The Nathaniel she’d desired from afar for all those years had returned.
The fire that had swirled through her at his stare reignited as she imagined him treating her like a woman again...
CHAPTER NINE
THE SNOW WAS coming down thick and fast and Nathaniel had to use all his concentration to navigate roads that were fast becoming treacherous.
All he needed was to get to the airport. His jet was waiting there and the airport staff were used to keeping the runway perfectly gritted and usable.
Catalina must have sensed his need to concentrate for she fell silent again.
If only he weren’t so aware of her...
This was why he’d avoided spending time alone with her. Every time it was just the two of them he had to fight with his own fingers not to reach out and touch the creamy skin, to gather the long, thick raven hair in his hands and inhale the sultry scent that had driven his senses wild from the very start. He knew he shouldn’t desire someone he no longer trusted, even if a part of him parroted her excuses, trying to justify her actions and pass the blame onto him.

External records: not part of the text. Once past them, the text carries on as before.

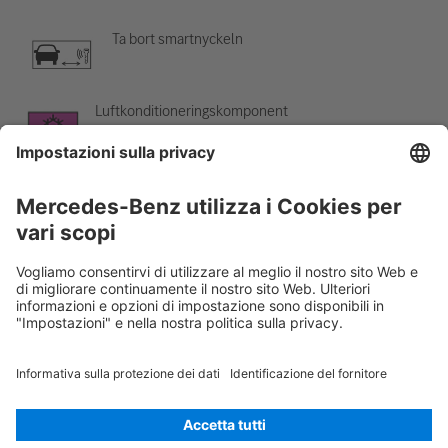
Ta bort smartnyckeln
Luftkonditioneringskomponent
Varning, låg temperatur
Rescue Card Autovettura
Versione 07/2026
01.8
ID-Nr.:
206.209
© 2026
Mercedes-Benz AG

Yet their conversation earlier had changed the whole complexion of their relationship. As much as he loathed what she had done, an understanding had grown between them. For want of a better term, they were now partners in crime, both prepared to put on a face to get what they wanted.
What he couldn’t trust was that she wouldn’t take her desired freedom if another opportunity presented itself.
‘We’re going to have to find somewhere to stop for the night,’ he muttered as they approached another small town. The snow was now so thick he couldn’t clear it quick enough to see through the windscreen before it was covered again.
‘I told you we should have stayed in the cabin,’ she said, smothering a yawn with the back of her hand.
‘You’re tired?’
‘A little.’
Wiping away the thought of rousing her in more senses than one, he crawled the car through the town’s entrance.
Unable to see more than a couple of feet in front of him, he brought the car to a halt. ‘Wait here a moment.’
The moment he stepped out of the car, the chill, along with what felt like a foot of snow, enveloped him.
Shielding his eyes with a rapidly freezing hand, he saw he’d parked safely enough. A neon sign with ‘Hotel’ on it glowed in the distance like some commercialised North Star guiding them.
He opened the car. ‘There’s a hotel up there. I’m going to see if they’ve got any rooms available.’
‘I’ll come with you.’
‘There’s no point in us both making a wasted journey.’
She rolled her eyes and unbuckled her seat belt. ‘Can you get my bag for me, please?’
‘Catalina...’
‘I don’t want to wait in here on my own. They’ll have room for us. Have faith.’
Faith was something he’d lost too many years ago to count, on the morning after a snowstorm much like this one.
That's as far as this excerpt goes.